When you’re a writer, publication seems like the top of the mountain, but I’m learning that there’s more to the mountain than the mountaintop. Don’t get me wrong. I’m gratefu. Ecstatic. I’m floating on a ridiculous pink cloud of euphoria, with singing bluebirds fluttering around my head and little forest animals dancing some ridiculous Walt Disney dance in adorable unison to a serenading all-animal oompah band in a sunshiney meadow.
Well, that’s what it feels like, anyway.
And I’m no longer writing into the void, creating characters that only live in my head, writing stories that only exist on the page, or in my computer’s inexplicable innards.
Lucky me!
But as I approached this goal, and became more and more immersed in the rewards of creating stories and characters, I started to wonder if it would ever happen. And as I faced rejection after rejection, it started to matter less and less. I realized nothing was going to make me stop writing.
Not even failure.
I’m thrilled to be one of the lucky ones that sees my stories in print. But I’m even luckier to have found what I was meant to do.

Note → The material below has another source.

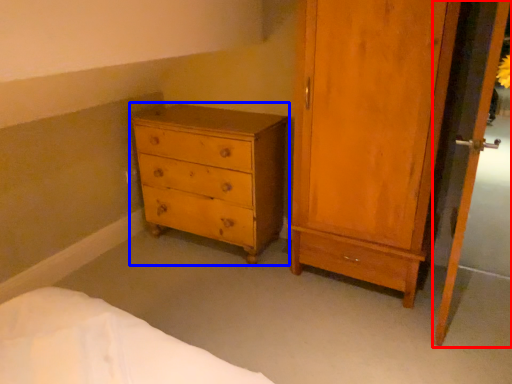 Question: Which object is further to the camera taking this photo, screen door (highlighted by a red box) or chest of drawers (highlighted by a blue box)?

Choices:
 (A) screen door
 (B) chest of drawers

Answer: (B) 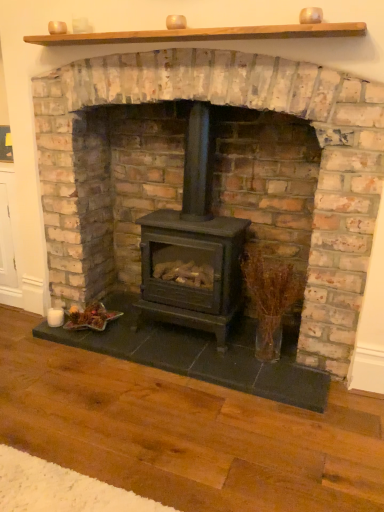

So if you have a feeling deep down that there’s something that will complete you, do it. Give up the high falutin’ job if you have to. Or, better yet, give up watching T.V. or even working out. Do what you love to do –what you need to do. Live your dream. Follow your passion.
(Dang–it’s hard to express this thought without resorting to clichés. Next I’ll be telling you to climb the magic rainbow and ride the frisky unicorn.)
There’s a book called Do What You Love and the Money Will Follow. It’s full of wisdom and good advice. But chances are, if you do what you love, the money will run away screaming in the other direction.
Still, the soul-filling satisfaction of doing what you were meant to do is, in the immortal words of MasterCard, priceless.